Owners of Logan’s Madtown Bar and Restaurant emptied the place of all valuables Monday and did not attend a Alcohol License Review Committee hearing Tuesday. The ALRC gave the establishment 15 days to give up its liquor license voluntarily.[/media-credit]

The downtown Logan’s Madtown Bar and Restaurant is poised to permanently close its doors after a city committee gave the establishment 15 days to relinquish its liquor license.

Logan’s general manager Adam Mais represented the establishment at an Alcohol License Review Committee hearing Tuesday. He told ALRC members that its owners – who were not in attendance – had informed employees of their intent to shut down the business for good Monday evening, according to Madison Alcohol and Food Coordinator Mark Woulf.

According to Ald. Mike Verveer, District 4, Logan’s owners, including Texas native Joe Bendetti, visited Madison Monday evening after years of supervising the business from afar to empty the building of any materials of value. Kitchen equipment, sound systems and even wall decorations were removed and shipped to Texas via U-Haul trucks, Verveer said, leaving the establishment virtually empty by Tuesday.

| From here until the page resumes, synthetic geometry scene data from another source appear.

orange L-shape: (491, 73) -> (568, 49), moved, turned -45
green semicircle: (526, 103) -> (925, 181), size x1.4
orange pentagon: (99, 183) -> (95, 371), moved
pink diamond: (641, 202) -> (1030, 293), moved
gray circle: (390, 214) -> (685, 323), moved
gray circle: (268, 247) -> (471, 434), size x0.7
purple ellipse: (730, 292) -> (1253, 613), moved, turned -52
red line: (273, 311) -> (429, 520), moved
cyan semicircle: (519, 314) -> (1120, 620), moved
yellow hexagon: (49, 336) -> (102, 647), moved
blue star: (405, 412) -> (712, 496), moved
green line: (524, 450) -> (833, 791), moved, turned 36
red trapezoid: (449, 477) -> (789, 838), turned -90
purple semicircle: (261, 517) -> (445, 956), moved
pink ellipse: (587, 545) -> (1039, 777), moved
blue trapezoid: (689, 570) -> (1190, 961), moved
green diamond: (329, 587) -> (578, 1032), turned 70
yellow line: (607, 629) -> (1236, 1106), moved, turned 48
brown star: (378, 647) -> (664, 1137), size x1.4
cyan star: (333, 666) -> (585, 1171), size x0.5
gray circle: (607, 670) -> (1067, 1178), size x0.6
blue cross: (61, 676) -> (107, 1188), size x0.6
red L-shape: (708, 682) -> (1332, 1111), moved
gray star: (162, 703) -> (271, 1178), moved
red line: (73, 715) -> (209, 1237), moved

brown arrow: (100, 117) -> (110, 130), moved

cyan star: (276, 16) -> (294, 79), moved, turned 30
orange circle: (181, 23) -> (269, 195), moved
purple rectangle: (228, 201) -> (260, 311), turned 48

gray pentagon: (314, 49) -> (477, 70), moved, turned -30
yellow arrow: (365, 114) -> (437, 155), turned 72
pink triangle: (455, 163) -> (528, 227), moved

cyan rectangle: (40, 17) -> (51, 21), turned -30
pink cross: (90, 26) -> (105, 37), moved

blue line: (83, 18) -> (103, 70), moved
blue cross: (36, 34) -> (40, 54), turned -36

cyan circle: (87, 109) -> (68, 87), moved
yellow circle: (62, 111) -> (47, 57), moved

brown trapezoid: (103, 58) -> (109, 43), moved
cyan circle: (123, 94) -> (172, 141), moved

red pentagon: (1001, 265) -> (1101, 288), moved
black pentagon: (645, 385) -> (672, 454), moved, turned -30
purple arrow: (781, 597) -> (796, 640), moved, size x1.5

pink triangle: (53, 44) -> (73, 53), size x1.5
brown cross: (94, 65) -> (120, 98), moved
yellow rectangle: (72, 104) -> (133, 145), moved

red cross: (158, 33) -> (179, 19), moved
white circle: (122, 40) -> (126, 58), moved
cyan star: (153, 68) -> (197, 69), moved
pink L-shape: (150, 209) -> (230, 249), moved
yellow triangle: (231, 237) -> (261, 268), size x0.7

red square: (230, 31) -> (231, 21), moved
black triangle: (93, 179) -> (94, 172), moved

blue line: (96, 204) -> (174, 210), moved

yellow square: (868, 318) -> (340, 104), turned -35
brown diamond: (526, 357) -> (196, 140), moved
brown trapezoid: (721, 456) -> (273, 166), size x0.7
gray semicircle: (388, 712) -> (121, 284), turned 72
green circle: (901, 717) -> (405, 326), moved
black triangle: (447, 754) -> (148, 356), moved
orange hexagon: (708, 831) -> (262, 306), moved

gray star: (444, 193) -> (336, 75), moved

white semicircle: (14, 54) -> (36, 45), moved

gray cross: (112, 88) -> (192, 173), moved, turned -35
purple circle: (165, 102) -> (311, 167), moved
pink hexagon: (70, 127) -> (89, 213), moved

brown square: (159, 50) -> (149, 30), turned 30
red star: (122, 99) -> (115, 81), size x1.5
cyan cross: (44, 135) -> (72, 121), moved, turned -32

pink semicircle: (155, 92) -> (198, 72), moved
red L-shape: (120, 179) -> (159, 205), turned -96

“The place is pretty much stripped bare,” Verveer said.

In the meeting that lasted 20 minutes, the committee gave Logan’s 15 days to voluntarily relinquish its liquor license. 

Logan’s future as a downtown hotspot has been contested since the Madison Police Department requested the city’s finance department audit it, a process that lasted from May 2011 until the summer of 2012.

Woulf said the request for an audit stemmed from suspicions that the establishment was operating as a bar instead of a restaurant, which is prohibited under Madison’s alcohol license density ordinance.

The measure aims to stem the increasing growth of bars in the city’s downtown area and labels restaurants as establishments whose alcohol sales comprise 50 percent or less of their total sales. According to Woulf, Logan’s alcohol sales reached 67 percent during the period of time it was audited.

In reaction to the audit’s findings, city officials decided to bring a complaint against Logan’s for its alleged violation of the density ordinance. According to Verveer, Tuesday’s hearing was scheduled after Mais attended a previous ALRC meeting to enter a plea of not guilty on behalf of the establishment.

At the hearing, Mais changed the plea to no contest, according to city records. Mais said the owners cited a recent decrease in profits as a major factor in their decision not to contest the city’s charges and to instead shut down the business, Woulf said. The committee gave Mais, Logan’s official liquor license agent, 15 days to voluntarily hand over its alcohol license to the city.

Upon the license’s surrender, Woulf said the city attorney’s office is expected to withdraw its complaint against the establishment.

Verveer said the committee recommended the city revoke Logan’s license if the establishment fails to voluntarily surrender it. Should the city strip Logan’s of the license, a new business would be unable to take the establishment’s location on West Johnson Street for one calendar year under Madison law, a move Verveer said would be unfortunate for future businesses hoping to profit from the downtown location.

Verveer added he had largely expected Logan’s would have a chance at succeeding in contesting the city’s complaint, noting the only establishment that has been prosecuted under the density ordinance is Quinton’s Bar and Deli, a business that previously occupied the building now housing Chaser’s Bar and Grill.

“Speaking only for myself, as a member of the ALRC, Logan’s would have had an excellent chance of fighting the revocation complaint filed by the city attorney’s office based on past precedent,” Verveer said. “It seemed to me Logan’s would have had a better-than-even chance, perhaps even a pretty good chance, of not having their license revoked and could have possibly stayed open.”